RESULTS AND DISCUSSION
We collected the diffraction data of PH0734.1 to a resolution of 1.73 Å because the values of Rmerge and R/Rfree got drastically worse when we included the higher resolution data, though the value of I/σI in the outermost shell was high. The structure of PH0734.1 was determined by the molecular replacement method with good stereochemistry. The final model contained one protein molecule and 182 ordered water molecules. Because of the poor electron density map, we could not build the structure of the first 4 residues (1–4) and the last 1 residue (172). R and Rfree values of the final model were 20.9% and 22.9%, respectively. In the Ramachandran plot, 97.6% of the residues were included in the favored region, and the rest of the residues were in the allowed region. The refinement statistics are summarized in Table I.

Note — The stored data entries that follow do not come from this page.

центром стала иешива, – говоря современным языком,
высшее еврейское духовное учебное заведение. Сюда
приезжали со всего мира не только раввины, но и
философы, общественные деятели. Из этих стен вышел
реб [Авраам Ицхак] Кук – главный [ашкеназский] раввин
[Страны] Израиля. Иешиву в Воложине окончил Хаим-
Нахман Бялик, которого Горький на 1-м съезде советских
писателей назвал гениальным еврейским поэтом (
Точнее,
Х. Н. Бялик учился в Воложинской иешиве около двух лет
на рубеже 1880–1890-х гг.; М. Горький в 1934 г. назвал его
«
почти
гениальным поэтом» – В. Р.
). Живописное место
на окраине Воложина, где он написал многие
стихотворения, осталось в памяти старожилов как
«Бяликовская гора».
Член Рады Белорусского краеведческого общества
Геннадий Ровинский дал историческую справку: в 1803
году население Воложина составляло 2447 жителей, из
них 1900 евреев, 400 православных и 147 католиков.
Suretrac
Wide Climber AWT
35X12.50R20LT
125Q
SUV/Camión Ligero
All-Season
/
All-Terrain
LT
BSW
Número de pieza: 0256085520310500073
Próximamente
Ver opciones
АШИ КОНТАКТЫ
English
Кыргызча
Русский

Overall structure of PH0734.1
The overall structure of PH0734.1 is shown in Figure 1(A). PH0734.1 is composed of 11 β strands, six α helices, and three 310 helices with the topology of β1-α1-α2-β2-β3-β4-β5-α3-3101-β6-3102-α4-β7-3103-β8-β9-β10- α5-β11-α6. The structure of PH0734.1 is composed of two domains: an N-terminal DUF1947 domain (5–70) and a C-terminal PUA domain (71–162). In the DUF1947 domain, the first five β strands (β1–β5) form an antiparallel β sheet and face two α helices (α1–α2) on one side. In the PUA domain, the last six β strands (β5–β11) form a barrel-like mixed β sheet and are surrounded by six helices (α3–α5, 3101–3103). The C-terminal residues of PH0734.1 (163–172) form an α helix (α6) and interact with the DUF1947 domain. The two domains are tightly connected by hydrophobic interactions and electrostatic interactions with an approximate buried surface area of 6157 Å2.

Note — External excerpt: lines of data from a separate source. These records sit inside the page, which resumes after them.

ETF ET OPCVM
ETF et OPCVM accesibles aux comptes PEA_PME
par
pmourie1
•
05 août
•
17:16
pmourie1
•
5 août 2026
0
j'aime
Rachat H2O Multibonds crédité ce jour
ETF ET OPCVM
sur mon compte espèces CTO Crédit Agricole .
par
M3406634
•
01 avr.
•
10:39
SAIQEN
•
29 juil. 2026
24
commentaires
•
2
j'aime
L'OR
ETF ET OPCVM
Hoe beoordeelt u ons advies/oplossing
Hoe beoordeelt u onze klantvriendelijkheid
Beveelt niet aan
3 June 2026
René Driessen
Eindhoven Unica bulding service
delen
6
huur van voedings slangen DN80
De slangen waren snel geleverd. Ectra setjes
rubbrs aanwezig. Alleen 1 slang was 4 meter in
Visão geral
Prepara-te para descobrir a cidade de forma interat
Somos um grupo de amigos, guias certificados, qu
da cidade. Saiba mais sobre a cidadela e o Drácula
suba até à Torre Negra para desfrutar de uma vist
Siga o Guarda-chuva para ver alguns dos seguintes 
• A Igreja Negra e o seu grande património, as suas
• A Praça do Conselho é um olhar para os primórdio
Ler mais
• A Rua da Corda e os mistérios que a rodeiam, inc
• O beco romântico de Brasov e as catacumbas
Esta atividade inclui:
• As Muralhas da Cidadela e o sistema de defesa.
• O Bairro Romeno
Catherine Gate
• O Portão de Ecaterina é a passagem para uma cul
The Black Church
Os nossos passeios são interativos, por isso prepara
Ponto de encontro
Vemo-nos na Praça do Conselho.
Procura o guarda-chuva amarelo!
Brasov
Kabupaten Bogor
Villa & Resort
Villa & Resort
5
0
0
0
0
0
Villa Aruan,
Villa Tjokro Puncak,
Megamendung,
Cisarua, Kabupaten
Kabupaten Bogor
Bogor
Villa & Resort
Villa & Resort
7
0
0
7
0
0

Comparison with other proteins
A database search using the Dali server16 revealed that only two protein structures were similar to the structure of PH0734.1. The closest structure was that of the function-unknown protein Ta1423 from Thermoplasma acidophilum (PDB code: 1Q7H, Z-score = 16.3, r.m.s.d. = 2.5 Å, sequence identity = 37%). In addition to this structure, domains C2 and C3 of archaeal tRNA-guanine transglycosylase (ArcTGT) from Pyrococcus horikoshii (PDB code: 1IQ8) showed high similarity (Z-score = 14.9, r.m.s.d. = 2.7 Å, sequence identity = 33%). When these proteins were compared, the structure of the DUF1947 domain of PH0734.1 was quite different from that of the other proteins, although the structures of the PUA domain showed high similarity [Fig. 1(B)]. Based on analysis of the Dali search, there are no proteins structurally similar to the DUF1947 domain of PH0734.1 (Z > 6.0). It has a novel conformation.

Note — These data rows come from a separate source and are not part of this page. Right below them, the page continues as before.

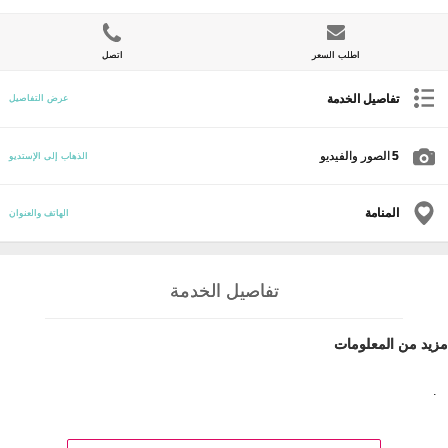
اطلب السعر
اتصل
تفاصيل الخدمة
عرض التفاصيل
5
الصور والفيديو
الذهاب إلى الإستديو
المنامة
الهاتف والعنوان
تفاصيل الخدمة
مزيد من المعلومات
.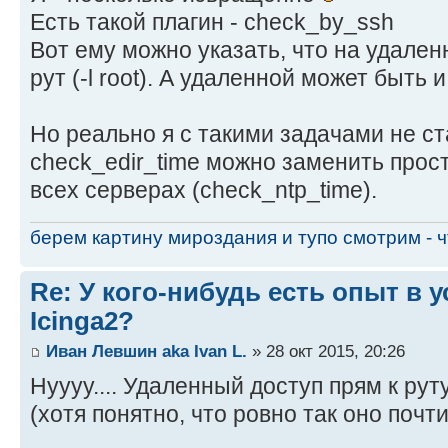
Есть такой плагин - check_by_ssh
Вот ему можно указать, что на удален
рут (-l root). А удаленной может быть
Но реально я с такими задачами не ст
check_edir_time можно заменить прос
всех серверах (check_ntp_time).
берем картину мироздания и тупо смотрим - чт
Re: У кого-нибудь есть опыт в 
Icinga2?
Иван Левшин aka Ivan L.
» 28 окт 2015, 20:26
Нуууу.... Удаленный доступ прям к ру
(хотя понятно, что ровно так оно почти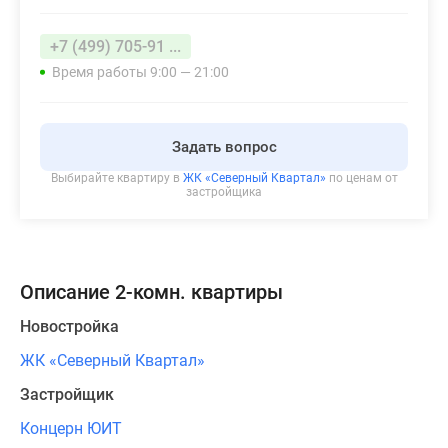
+7 (499) 705-91 ...
Время работы 9:00 — 21:00
Задать вопрос
Выбирайте квартиру в
ЖК «Северный Квартал»
по ценам от
застройщика
Описание 2-комн. квартиры
Новостройка
ЖК «Северный Квартал»
Застройщик
Концерн ЮИТ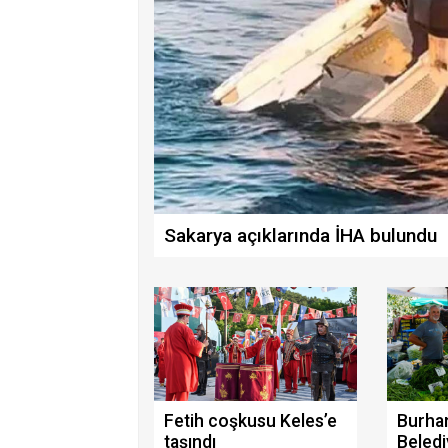
Sakarya açıklarında İHA bulundu
Fetih coşkusu Keles’e
Burha
taşındı
Beledi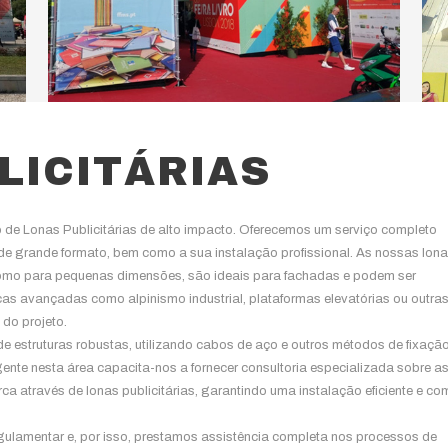
LICITÁRIAS
de Lonas Publicitárias de alto impacto. Oferecemos um serviço completo
de grande formato, bem como a sua instalação profissional. As nossas lon
 como para pequenas dimensões, são ideais para fachadas e podem ser
icas avançadas como alpinismo industrial, plataformas elevatórias ou outra
do projeto.
e estruturas robustas, utilizando cabos de aço e outros métodos de fixaçã
ente nesta área capacita-nos a fornecer consultoria especializada sobre a
a através de lonas publicitárias, garantindo uma instalação eficiente e co
ulamentar e, por isso, prestamos assistência completa nos processos de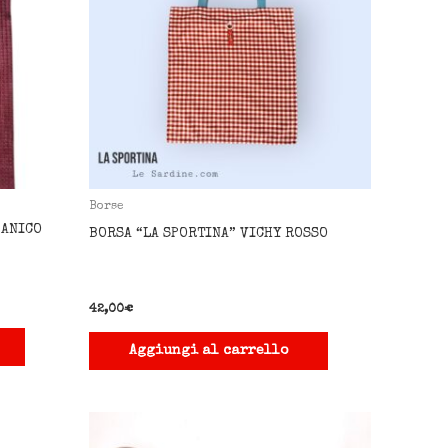
Borse
MANICO
BORSA “LA SPORTINA” VICHY ROSSO
42,00
€
Aggiungi al carrello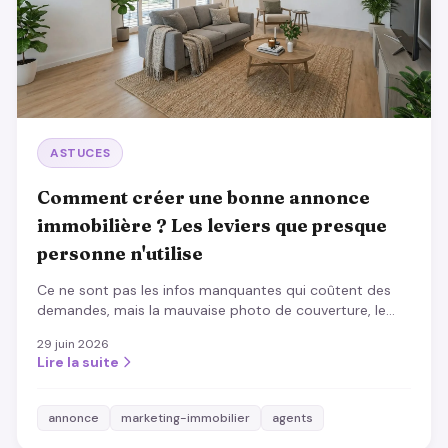
ASTUCES
Comment créer une bonne annonce
immobilière ? Les leviers que presque
personne n'utilise
Ce ne sont pas les infos manquantes qui coûtent des
demandes, mais la mauvaise photo de couverture, le
mauvais ordre et les formules creuses. Les leviers sous-
29 juin 2026
estimés d'une annonce qui vend.
Lire la suite
annonce
marketing-immobilier
agents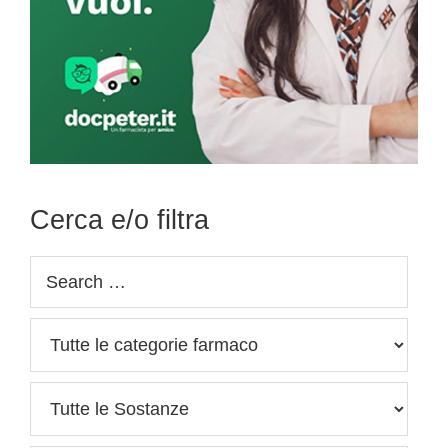
Cerca e/o filtra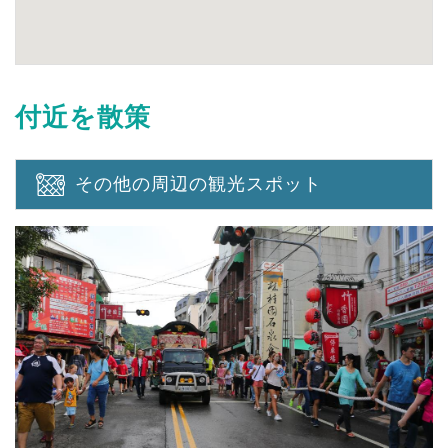
付近を散策
その他の周辺の観光スポット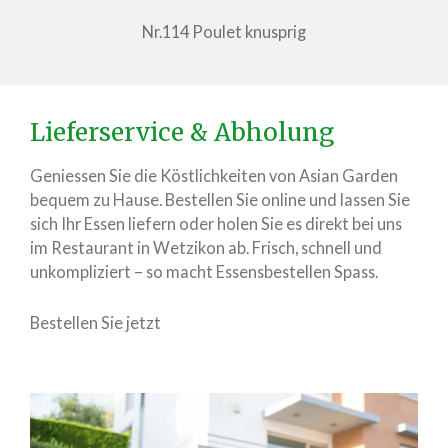
Nr.114 Poulet knusprig
Lieferservice & Abholung
Geniessen Sie die Köstlichkeiten von Asian Garden
bequem zu Hause. Bestellen Sie online und lassen Sie
sich Ihr Essen liefern oder holen Sie es direkt bei uns
im Restaurant in Wetzikon ab. Frisch, schnell und
unkompliziert – so macht Essensbestellen Spass.
Bestellen Sie jetzt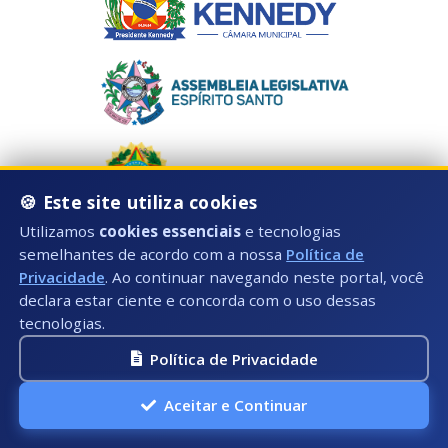
🍪 Este site utiliza cookies
Utilizamos
cookies essenciais
e tecnologias
semelhantes de acordo com a nossa
Política de
Privacidade
. Ao continuar navegando neste portal, você
declara estar ciente e concorda com o uso dessas
Horário de Atendimento:
tecnologias.
Segunda à Sexta: 08:00hs às 17:00hs
Política de Privacidade
Telefone:
Aceitar e Continuar
Fixo: (28) 3535-3603 (Ramal 1025)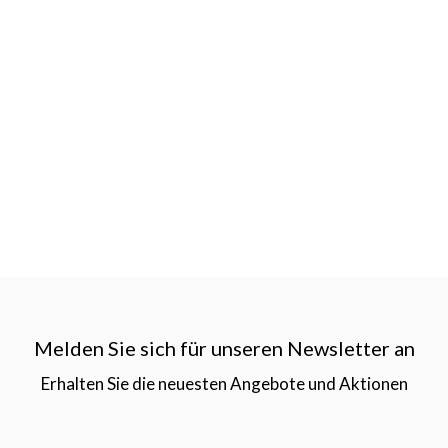
Melden Sie sich für unseren Newsletter an
Erhalten Sie die neuesten Angebote und Aktionen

In the structure of ArcTGT, domains C2 and C3 (corresponding to the DUF1947 and PUA domains of PH0734.1, respectively) bind the characteristic λ-form tRNA,4 although the residues important to the recognition of tRNA are poorly conserved in PH0734.1. The DUF1947 domain of PH0734.1 possesses a unique lysine cluster at around the N-terminal region of the α1 helix and loop α2-β2. Lys11, Lys12, and Lys15 of helix α1, and Lys36, and Lys37 of loop α2-β2 form a highly electropositive protein surface [Fig. 1(C)]. Although the electropositive protein surface of the DUF1947 domain also exists in the structure of Ta1423 and ArcTGT, the electropositive residues and the location of the electropositive surfaces are not conserved among them. This finding would indicate that although PH0734.1 interacts with electronegative macromolecules such as tRNA for ArcTGT, using its electropositive surface of the DUF1947 and PUA domains, the binding target of PH0734.1 is different from that of Ta1423 and ArcTGT. DUF1947 may modulate the binding target of the PUA domain using its characteristic electropositive surface.
The synchrotron-radiation experiments were performed at the AR-NW12 beamline in the Photon Factory (Proposal No. 2003S2-002).